Our first stop is 404, a lively Moroccan restaurant in the Third Arrondissement, where we're given a balcony table. The crowd is mixed—half African, North and West; half hip white Parisians from the fashion and media worlds. While everyone recognizes Mami when he walks in with his manager, Michel Lévy, only the North Africans call out his name and greet him warmly. Especially the women. Mami is handsome, more so when he smiles. His smile is so guileless that it emboldens even the most reserved; he's often asked for his phone number. Is this how he spends his nights, giving out decoy phone numbers?

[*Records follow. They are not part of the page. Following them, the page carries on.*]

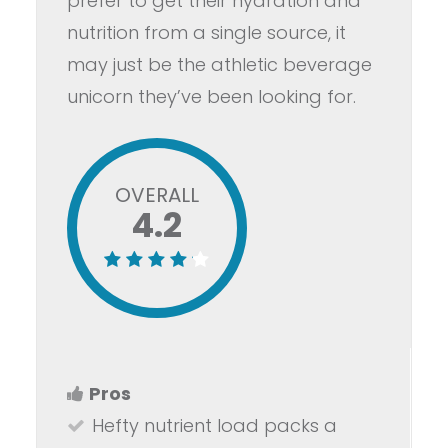
prefer to get their hydration and
nutrition from a single source, it
may just be the athletic beverage
unicorn they’ve been looking for.
OVERALL
4.2
Pros
Hefty nutrient load packs a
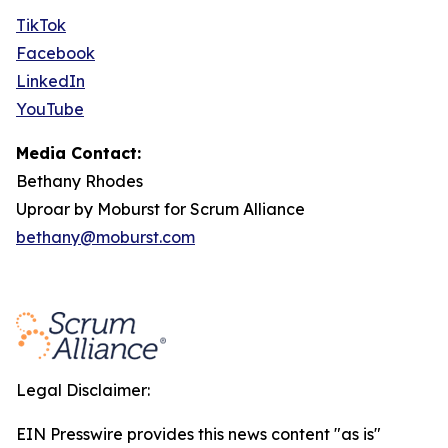
TikTok
Facebook
LinkedIn
YouTube
Media Contact:
Bethany Rhodes
Uproar by Moburst for Scrum Alliance
bethany@moburst.com
Legal Disclaimer:
EIN Presswire provides this news content "as is"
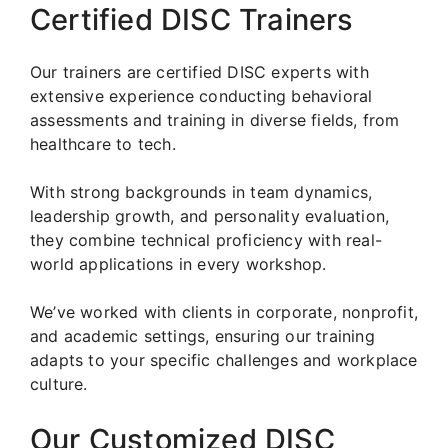
Certified DISC Trainers
Our trainers are certified DISC experts with
extensive experience conducting behavioral
assessments and training in diverse fields, from
healthcare to tech.
With strong backgrounds in team dynamics,
leadership growth, and personality evaluation,
they combine technical proficiency with real-
world applications in every workshop.
We’ve worked with clients in corporate, nonprofit,
and academic settings, ensuring our training
adapts to your specific challenges and workplace
culture.
Our Customized DISC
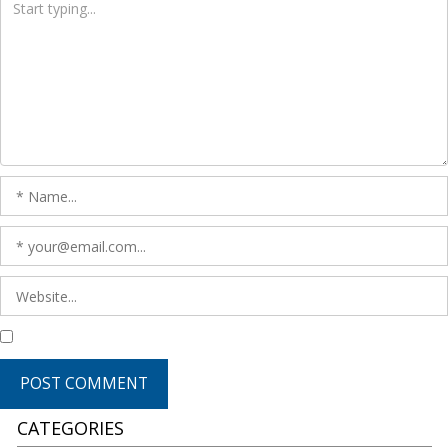
CATEGORIES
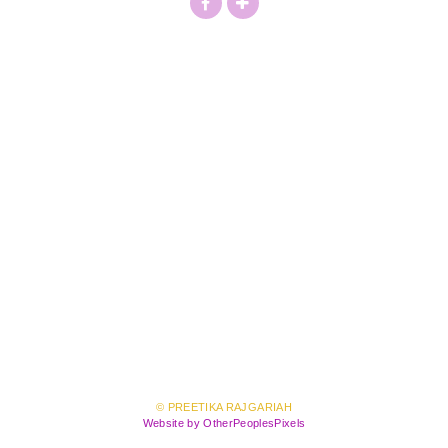
© PREETIKA RAJGARIAH
Website by OtherPeoplesPixels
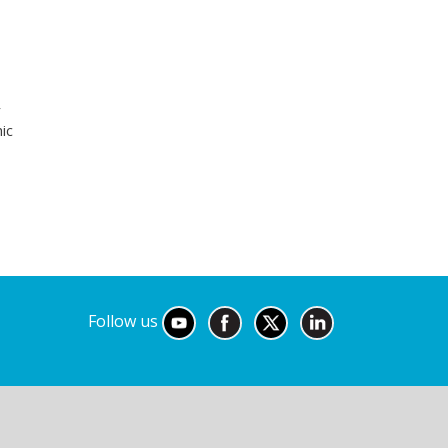
r
ic
Follow us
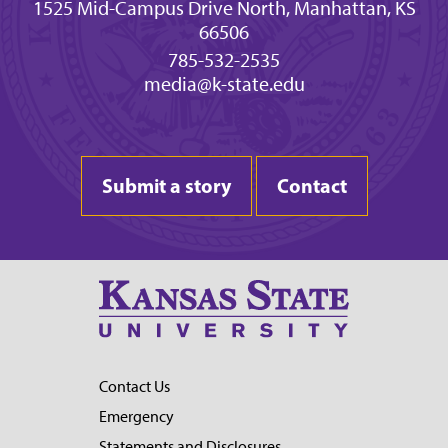
1525 Mid-Campus Drive North, Manhattan, KS
66506
785-532-2535
media@k-state.edu
Submit a story
Contact
Contact Us
Emergency
Statements and Disclosures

"No, no," he laughs. "I get recognized, but usually very respectfully. I have a normal life. I go out to dinner with friends, or a friend—sometimes here, sometimes at Mansouria. I'll go to a nightclub to dance. I love salsa." As much as raï?
"No, I love raï more than anything," Mami says. "I go to the cabarets all the time, like the Hammam Club. It was one of the first places where I performed in Paris. We'll go there later." (The Oriental cabarets, as they are known, date to the early part of the 20th century, when Algerians, displaced by French settlers, first came to Paris and Marseilles in large numbers.)
While our food is served—a hot Moroccan soup, assorted couscous dishes, a couple of bowls of harissa—Mami, Lévy, Nidam Abdi, a journalist and record producer, and Abdi's cousin Abdelkrim Tchikou sketch a history of raï.
However distinctly Maghrebian in origin, raï, like so much that issues from the joint history of France and Algeria, is a hybrid. Over the past 20 years or so, Western beats from rock and disco have been added to raï's own rhythms. And thanks largely to Mami—who's touring the United States this summer to promote his new album, Dellali—raï is at last making its way to the mecca of pop music, America.
"Madonna is a big fan of Mami's," Lévy says. "So is Brad Pitt."
But it was Sting, says Mami, "who really opened doors for me in America."